I granted Ethan his wish even though it broke my heart to do it.
21
I caressed Brynne’s photograph in its frame on my desk. The one I’d taken of her with my mobile when she showed me Lady Percival for the first time at the Rothvale. She looked so happy and beautiful. Last night she wasn’t happy. No, I’d scared her and then made things worse by sending her away when she tried to reach out to me.
. . . God in heaven, I f**ked up with her. I tried to imagine switching places. What if it had been she who had sent me away after a nightmare and refused my comfort? I’ve been on the receiving end of that before, and it sucked. It had felt awful, just like I’d made her feel.
Still, I had been afraid last night of what I might do to her if she touched me any more than she did. The other times I woke up from one of those nightmares? Yeah . . . not nice. I’d gone off on f**king tangents—literally. Using sex, and Brynne, to level me out to a place where I could come back down from that horrible place I’d found myself in my dreams. She didn’t understand how much I was walking the razor’s edge in those moments. I didn’t trust myself with her. What if I hurt her or went too far with the sex? She was pregnant and vulnerable now. I just couldn’t take the risk of what I might do.
It had been the hardest thing to send her back inside last night when she wanted to stay with me and listen to my story.

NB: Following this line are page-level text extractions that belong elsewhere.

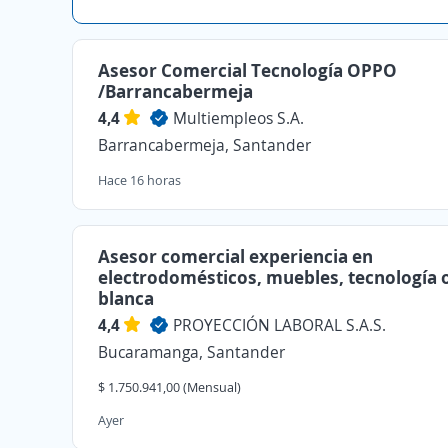
Asesor Comercial Tecnología OPPO
/Barrancabermeja
4,4
Multiempleos S.A.
Barrancabermeja, Santander
Hace 16 horas
Asesor comercial experiencia en
electrodomésticos, muebles, tecnología o
blanca
4,4
PROYECCIÓN LABORAL S.A.S.
Bucaramanga, Santander
$ 1.750.941,00 (Mensual)
Ayer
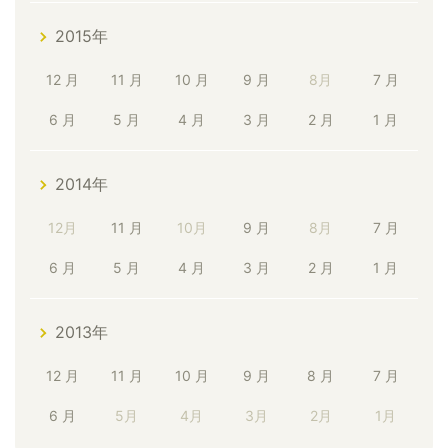
2015年
12 月
11 月
10 月
9 月
8月
7 月
6 月
5 月
4 月
3 月
2 月
1 月
2014年
12月
11 月
10月
9 月
8月
7 月
6 月
5 月
4 月
3 月
2 月
1 月
2013年
12 月
11 月
10 月
9 月
8 月
7 月
6 月
5月
4月
3月
2月
1月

She’d tried to hold me, but I’d kept her back. I hadn’t even looked at her face, because if I’d done it I would have caved. I had no willpower when it came to Brynne.
To keep myself from taking her after I came back inside, I’d slept the remainder of the night on the couch. I didn’t trust myself to get back into bed with her. All it would take was her scent up my nose and the sound of her breathing next to me and I would’ve been on her and buried deep, trying to get lost inside her. Brynne was my heaven. I’d seek out my heaven endlessly. I knew myself well.
She was right, though. About so many things, but about last night’s f**kup she was completely right. I needed some help. There were places I could go for it. Lots of soldiers came home from the war with issues and baggage. I was just another in a long f**king line of others before me. I got that. I didn’t want to face the demons, but I knew I needed to. More important priorities were in the canvas that was my life. I had Brynne now. We had a child on the way. Neither needed me having psycho dreams and terrorizing their peaceful nights.